If God Once (upon a Time) Commanded Genocide…

If God Once (upon a Time) Commanded Genocide… March 18, 2016

If God Once (upon a Time) Commanded Genocide…

Earlier here (e.g., in my review of Kenton Sparks’ book Sacred Word, Broken Word) I questioned whether the biblical “texts of terror” should be interpreted literally. I pointed out that the church fathers, almost without exception, interpreted them allegorically. Just the other day I was talking with a conservative evangelical layman who is a self-taught theologian and member of an Evangelical Free congregation in the Upper Midwest. Somehow our conversation drifted to the Old Testament and then to the infamous texts of terror where it is reported that God commanded the slaughter of whole people groups including women and children. He told me that he has always interpreted those texts as encouraging God’s people to put to death all sins in their lives.

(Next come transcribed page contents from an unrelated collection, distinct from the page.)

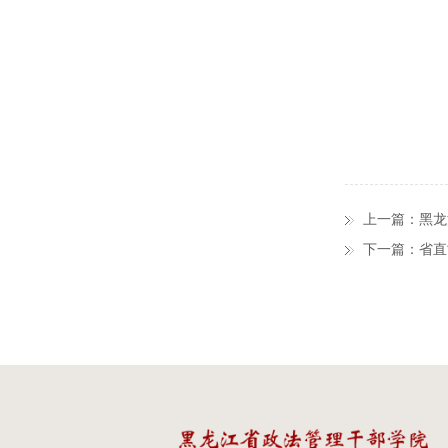
上一篇：
黑龙
下一篇：
省直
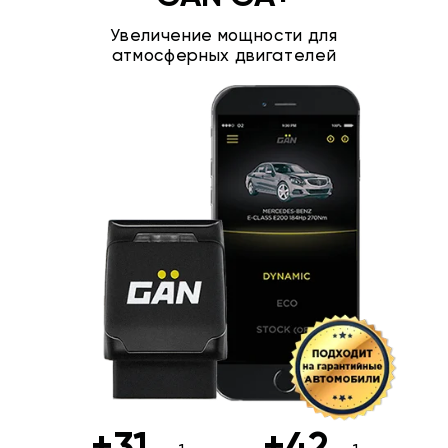
Увеличение мощности для
атмосферных двигателей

Of course, many conservative evangelical, especially neo-fundamentalist, Christians insist that these texts, like all of the Bible, must be taken “at face value”—literally (except portions that are clearly poetic or parabolic). The hermeneutical principle is to interpret the Bible “as literally as possible and as figuratively as necessary.”

Here is my challenge to those who take the texts of terror literally—as meaning that God actually commanded the slaughter by God’s people of whole towns and tribes including women and children: If God then—once upon a time—commanded genocide how can we be sure he won’t command it again—in our own time?

I take it that most thoughtful, morally mature Christians think genocide is always wrong. Let’s be clear what “genocide means.” It’s not just war; it’s the indiscriminate killing of whole groups of people because of who they are. It’s also called “ethnic cleansing.” Most Christians I know at least act as if they believe genocide could never be justified by appeal to “God commands it.” But how can they know that for sure if God ever commanded genocide?

Imagine that a Christian leader with an army at his beck and call declared that God had commanded him to rid the earth of a certain people group and proceeded to do it—slaughtering men, women and children of that people group just because of their ethnic or religious identity and because God allegedly commanded it. If God commanded God’s people to conduct themselves in that manner in the past, how can we know for sure he would not so command them now?

In fact, there have been cases in history when Christians claimed God was guiding them to eliminate whole groups of people including women and children just because of their ethnic identities. Of course, other reasons were given—such as that they were “savages,” etc. Most people today, even those who take the Old Testament texts of terror literally, look back on those horrors of history and castigate those who committed them. But how can we be sure God did not command them and they were not just obeying God?

Believing that God ever commanded his people to commit genocide would seem to require leaving the door open, even if only a “crack,” to the possibility that God might do it again. We then cannot say with assurance “God would not command that.” How do we know God would not command that?

The reason we know God would not command that is because Jesus is the perfect revelation of the character of God. That’s the only reason we know that our God would not command the slaughter of men, women and children just because they are allegedly “savages” (or whatever). But to those who say “our God” would never command such I ask “When did God slam that door shut?” And “How do you know he did?”

There are only two options open for those who do not want to leave the door open to God commanding genocide now: 1) Interpret the OT texts of terror allegorically, or 2) Interpret them as false reports—blaming God for what the Hebrews did to some Canaanites. Both options are forbidden by neo-fundamentalist and conservative evangelical theologians. But, then, they have to admit that it is possible that our God might again command genocide. They cannot close that door firmly and forever.